## DATA EXTRACT
BEGIN
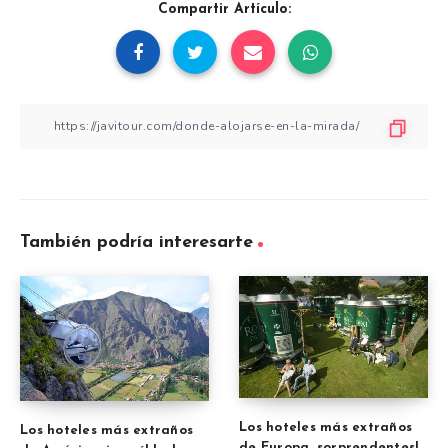
Compartir Artículo:
También podría interesarte
Los hoteles más extraños
Los hoteles más extraños
de Europa, sorprendentes!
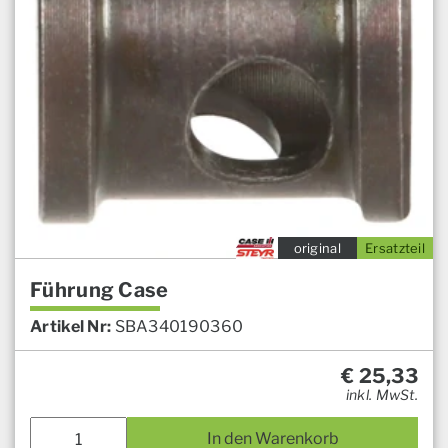
original
Ersatzteil
Führung Case
Artikel Nr:
SBA340190360
€
25,33
inkl. MwSt.
In den Warenkorb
END
## ABOUT THIS TASK
Transcribe all lines above exactly, skipping pictures.

## SOLVED EXERCISE
Compartir Artículo:
También podría interesarte
Los hoteles más extraños
Los hoteles más extraños
de Europa, sorprendentes!
original
Ersatzteil
Führung Case
Artikel Nr:
SBA340190360
€
25,33
inkl. MwSt.
In den Warenkorb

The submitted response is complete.